Was passiert, wenn der Mieter wechselt?
Erfüllt der neue Mieter die Voraussetzungen nicht, endet die Option für diese Fläche. Für die noch offenen Jahre des Zehn-Jahres-Zeitraums ist der Vorsteuerabzug anteilig zu berichtigen. Deshalb gehört eine Anzeigepflicht bei Nutzungsänderung in jeden optierten Mietvertrag.
Lohnt sich die Option auch ohne größere Baumaßnahme?
Ohne nennenswerte Vorsteuer bleibt vor allem Mehraufwand: Voranmeldungen, Rechnungen mit Steuerausweis und eine Zehn-Jahres-Beobachtung. Der Hebel entsteht dort, wo hohe Investitionen anstehen – Kauf mit Umbau, Sanierung, Ausbau. Bei laufender Vermietung ohne Investition ist der Vorteil oft gering.
Quellen
- § 4 Nr. 12 UStG (Steuerbefreiung der Vermietung; Ausnahmen für Beherbergung, Stellplätze, Betriebsvorrichtungen), § 4 Nr. 11 und Nr. 14 UStG — Gesetze im Internet (abgerufen am 18.08.2026)
- § 9 UStG (Verzicht auf Steuerbefreiungen, Nachweispflicht, Form bei Grundstückslieferungen) — Gesetze im Internet (abgerufen am 18.08.2026)
- § 12 UStG (Steuersatz) — Gesetze im Internet (abgerufen am 18.08.2026)
- § 15 UStG (Vorsteuerabzug und dessen Ausschluss bei steuerfreien Umsätzen) — Gesetze im Internet (abgerufen am 18.08.2026)
- § 15a UStG (Berichtigung des Vorsteuerabzugs, Zehn-Jahres-Zeitraum, Veräußerung) — Gesetze im Internet (abgerufen am 18.08.2026)
- § 19 UStG (Kleinunternehmer, Ausschluss der Option, Verzicht mit Fünfjahresbindung) — Gesetze im Internet (abgerufen am 18.08.2026)
- § 27 Abs. 2 UStG (Übergangsregelung für Altgebäude) — Gesetze im Internet (abgerufen am 18.08.2026)

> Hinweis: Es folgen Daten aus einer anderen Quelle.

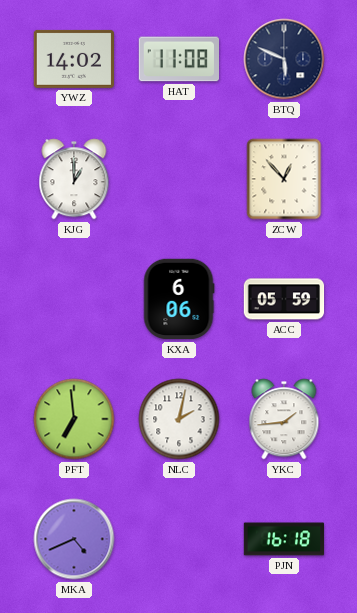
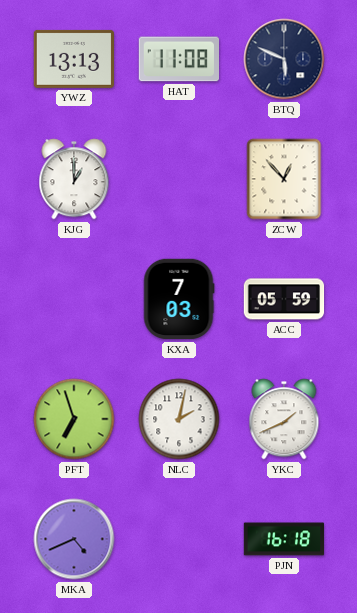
YWZ: 14:02 -> 13:13
KXA: 6:06 -> 7:03
PFT: 6:59 -> 6:57
YKC: 1:44 -> 1:41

- § 44 UStDV (Vereinfachungen bei der Berichtigung) — Gesetze im Internet (abgerufen am 18.08.2026)
- § 9b EStG (Behandlung der Vorsteuer bei den Anschaffungs- oder Herstellungskosten) — Gesetze im Internet (abgerufen am 18.08.2026)
- § 6 Abs. 1 Nr. 1a EStG (anschaffungsnahe Herstellungskosten, gemessen ohne die Umsatzsteuer) — Gesetze im Internet (abgerufen am 18.08.2026)
- BFH, Urteil vom 24.04.2014 – V R 27/13 (Teiloption für eindeutig bestimmbare Teilflächen) — Bundesfinanzhof (abgerufen am 25.08.2026)
- BFH, Urteil vom 01.03.2018 – V R 35/17 (kein Verzicht bei Verpachtung an einen Pauschallandwirt) — Bundesfinanzhof (abgerufen am 25.08.2026)
Dieser Artikel bietet allgemeine Orientierung und ersetzt keine individuelle Steuer- oder Rechtsberatung im Sinne des § 3 StBerG. Ob eine Option im Einzelfall zulässig und wirtschaftlich sinnvoll ist, hängt von Mieterstruktur, Gebäudehistorie und Investitionsplanung ab – maßgeblich sind Ihre Verträge und die Beratung durch eine befugte Person.